Il laicismo dunque, è l’atteggiamento di coloro che sostengono la necessità di escludere le dottrine religiose, dal funzionamento della cosa pubblica, ma in realtà presenta delle enormi debolezze. Sicuramente se lo stato deve presentarsi come un’entità super partes, deve porsi come apartitico e aconfessionale però, come si potrà porre un laicista di fronte ad un partito politico islamico che vorrà implementare la sharia nella repubblica italiana?
Come si può pretendere da un comunista di tener fuori la sua dottrina religiosa dallo stato, quando lo stato è un elemento essenziale della sua visione salvifica?
Cioè cosa si può pretendere da religioni che non separano stato e dottrina, come per esempio l’islam che non si capisce se sia più una religione con annessa una legge divina o un’ideologia politica con annesse delle credenze religiose?
Come si comporta il laicista nei confronti di una religione non strutturata, cioè senza clero, come per esempio l’islam sunnita od il buddismo?
Dato che il sistema valoriale di un individuo è dipendente dalla sua visione religiosa, ne consegue che è impossibile fare politica senza poter far riferimento alla religione, così come un ateo deve poter parlare di un “caso” creatore, i cristiani devono poter parlare di Dio anche in politica.
L’impostazione francese che di fatto esclude Dio dalla politica è contradditoria in sé stessa, perché volendo porsi come arbitro tra religioni in realtà tende a preferirne quelle atee. A questa impostazione, molto massimalista e contradditoria, è preferibile quella americana, che liberamente permette e accetta che nei comizi politici ci siano riferimenti a Dio.
Finora il laicismo si è palesato in una campagna per mettere a tacere la chiesa cattolica e farla uscire dalla vita politica pubblica, ma non bisognerebbe applicare lo stesso principio agli iscritti alla massoneria?
Secondo il laicismo la sfera pubblica dovrebbe essere della politica mentre la fede religiosa deve essere relegata alla sfera privata, ma alla luce di quanto fin qui espresso, riteniamo questo aspetto del laicismo estremamente lontano dalla realtà: sicuramente le grandi religioni hanno dei riti pubblici, ma in ogni caso senza false ipocrisie o stupidi dogmatismi deve essere possibile parlare liberamente ai politici anche di aspetti religiosi, perché saranno poi i cittadini elettori a valutare.

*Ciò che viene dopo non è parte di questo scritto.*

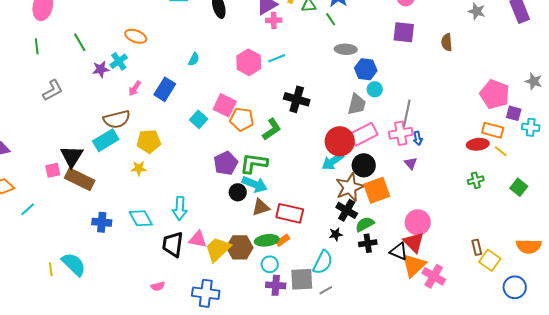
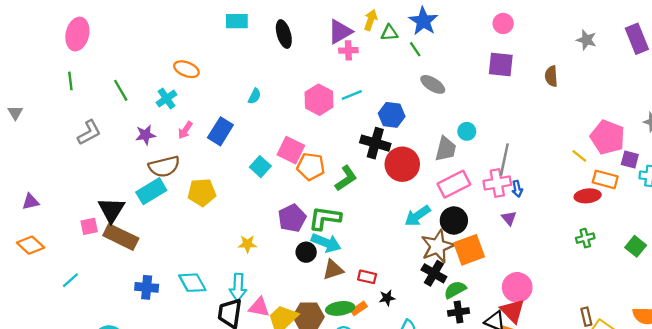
green line: (80, 42) -> (121, 90), moved
gray ellipse: (346, 49) -> (433, 84), turned 30
purple star: (101, 69) -> (145, 135), moved
blue hexagon: (366, 69) -> (392, 115), moved
red circle: (340, 141) -> (402, 164), moved
yellow line: (501, 151) -> (579, 156), moved
yellow star: (139, 168) -> (247, 244), moved
cyan arrow: (180, 208) -> (238, 287), moved
cyan line: (28, 209) -> (70, 280), moved
red rectangle: (290, 213) -> (367, 277), size x0.6
black star: (336, 234) -> (387, 298), moved

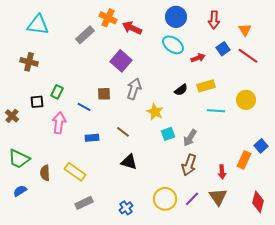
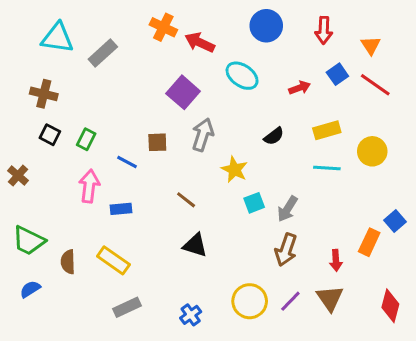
gray rectangle: (85, 35) -> (103, 53), moved
cyan ellipse: (173, 45) -> (242, 76), moved
yellow rectangle: (206, 86) -> (327, 130), moved
black square: (37, 102) -> (50, 135), moved, turned 32
blue rectangle: (92, 138) -> (121, 209), moved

In sintesi riteniamo abbia ancora senso parlare di stato laico, perché lo stato deve presentarsi come arbitro super partes, ma un ripensamento e una rielaborazione di alcuni aspetti del laicismo sono decisamente doverosi per evitare le contraddizioni francesi.
Se coloro che si definiscono cristiani abbracciano acriticamente la visione laicista rischiano di fare autogol, perché il laicismo è spesso stato usato strumentalmente solo in chiave anticristiana, a vantaggio di altre visioni religiose soprattutto quelle atee.